PROBLEM DESCRIPTION - Line by line, restate the material word for word, omitting any image.

SUPPLIED INFORMATION -

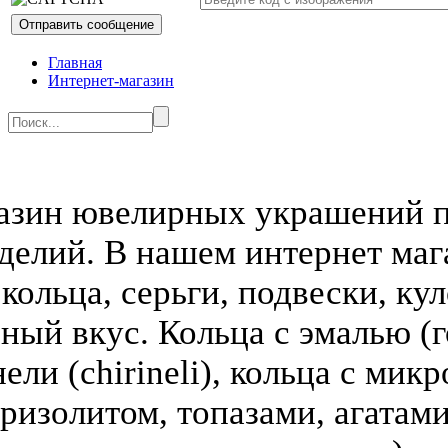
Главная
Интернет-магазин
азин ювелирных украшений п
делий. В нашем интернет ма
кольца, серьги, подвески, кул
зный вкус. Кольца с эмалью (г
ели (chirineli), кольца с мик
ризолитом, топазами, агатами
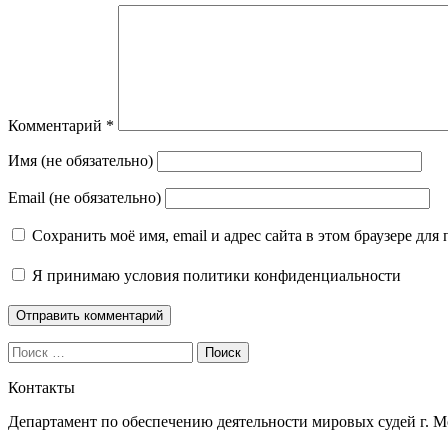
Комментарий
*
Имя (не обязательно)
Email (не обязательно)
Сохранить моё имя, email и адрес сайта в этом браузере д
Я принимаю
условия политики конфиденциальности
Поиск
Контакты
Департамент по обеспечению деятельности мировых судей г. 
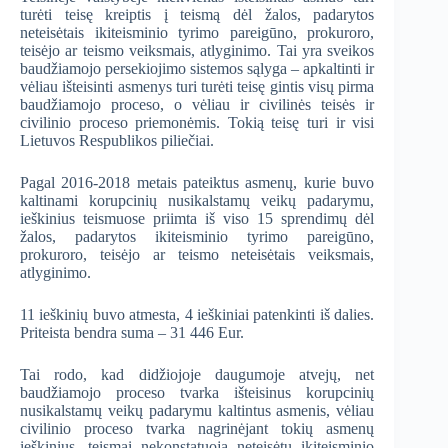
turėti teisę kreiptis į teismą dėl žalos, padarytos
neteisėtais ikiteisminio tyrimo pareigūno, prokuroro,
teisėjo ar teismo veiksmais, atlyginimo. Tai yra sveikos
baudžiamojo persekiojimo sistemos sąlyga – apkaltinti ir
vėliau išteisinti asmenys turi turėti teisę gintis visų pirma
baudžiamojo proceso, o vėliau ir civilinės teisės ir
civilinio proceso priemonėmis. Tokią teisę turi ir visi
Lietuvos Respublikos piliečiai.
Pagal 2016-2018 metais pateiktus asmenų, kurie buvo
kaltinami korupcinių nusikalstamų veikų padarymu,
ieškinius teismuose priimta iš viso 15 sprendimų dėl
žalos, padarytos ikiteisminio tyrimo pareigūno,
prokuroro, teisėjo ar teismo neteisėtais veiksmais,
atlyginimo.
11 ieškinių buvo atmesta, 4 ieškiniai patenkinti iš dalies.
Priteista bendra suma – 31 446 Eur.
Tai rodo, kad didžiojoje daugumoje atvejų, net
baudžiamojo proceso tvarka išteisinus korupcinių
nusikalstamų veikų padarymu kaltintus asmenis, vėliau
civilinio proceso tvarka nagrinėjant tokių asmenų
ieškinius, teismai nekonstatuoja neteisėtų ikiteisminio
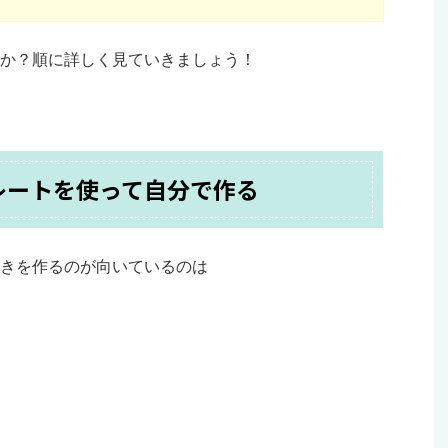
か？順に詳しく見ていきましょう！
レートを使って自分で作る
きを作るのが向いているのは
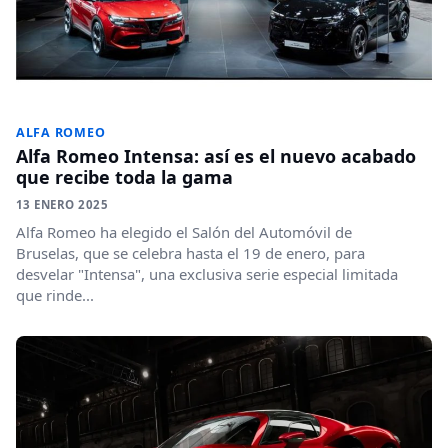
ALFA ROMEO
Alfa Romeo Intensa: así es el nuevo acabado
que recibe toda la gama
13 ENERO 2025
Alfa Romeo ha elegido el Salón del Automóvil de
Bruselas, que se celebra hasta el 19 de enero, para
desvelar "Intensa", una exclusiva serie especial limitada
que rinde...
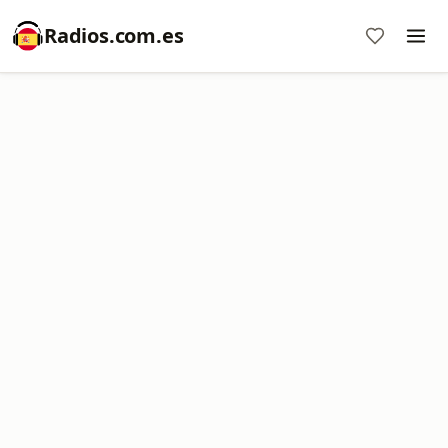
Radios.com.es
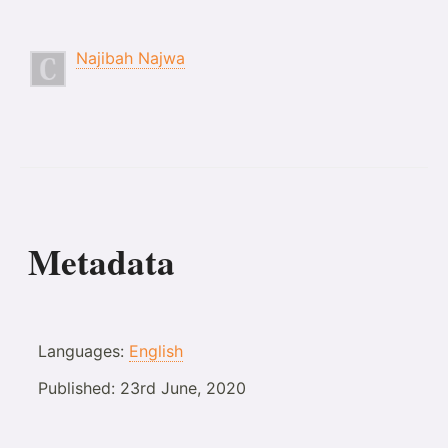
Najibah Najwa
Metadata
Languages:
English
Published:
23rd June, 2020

EXERCISE OUTPUT -
Главная
Интернет-магазин
азин ювелирных украшений п
делий. В нашем интернет ма
кольца, серьги, подвески, кул
зный вкус. Кольца с эмалью (г
ели (chirineli), кольца с мик
ризолитом, топазами, агатами
Комментарий
*
Имя (не обязательно)
Email (не обязательно)
Сохранить моё имя, email и адрес сайта в этом браузере д
Я принимаю
условия политики конфиденциальности
Поиск
Контакты
Департамент по обеспечению деятельности мировых судей г. 
turėti teisę kreiptis į teismą dėl žalos, padarytos
neteisėtais ikiteisminio tyrimo pareigūno, prokuroro,
teisėjo ar teismo veiksmais, atlyginimo. Tai yra sveikos
baudžiamojo persekiojimo sistemos sąlyga – apkaltinti ir
vėliau išteisinti asmenys turi turėti teisę gintis visų pirma
baudžiamojo proceso, o vėliau ir civilinės teisės ir
civilinio proceso priemonėmis. Tokią teisę turi ir visi
Lietuvos Respublikos piliečiai.
Pagal 2016-2018 metais pateiktus asmenų, kurie buvo
kaltinami korupcinių nusikalstamų veikų padarymu,
ieškinius teismuose priimta iš viso 15 sprendimų dėl
žalos, padarytos ikiteisminio tyrimo pareigūno,
prokuroro, teisėjo ar teismo neteisėtais veiksmais,
atlyginimo.
11 ieškinių buvo atmesta, 4 ieškiniai patenkinti iš dalies.
Priteista bendra suma – 31 446 Eur.
Tai rodo, kad didžiojoje daugumoje atvejų, net
baudžiamojo proceso tvarka išteisinus korupcinių
nusikalstamų veikų padarymu kaltintus asmenis, vėliau
civilinio proceso tvarka nagrinėjant tokių asmenų
ieškinius, teismai nekonstatuoja neteisėtų ikiteisminio
か？順に詳しく見ていきましょう！
レートを使って自分で作る
きを作るのが向いているのは
ALFA ROMEO
Alfa Romeo Intensa: así es el nuevo acabado
que recibe toda la gama
13 ENERO 2025
Alfa Romeo ha elegido el Salón del Automóvil de
Bruselas, que se celebra hasta el 19 de enero, para
desvelar "Intensa", una exclusiva serie especial limitada
que rinde...
Radios.com.es
Najibah Najwa
Metadata
Languages:
English
Published:
23rd June, 2020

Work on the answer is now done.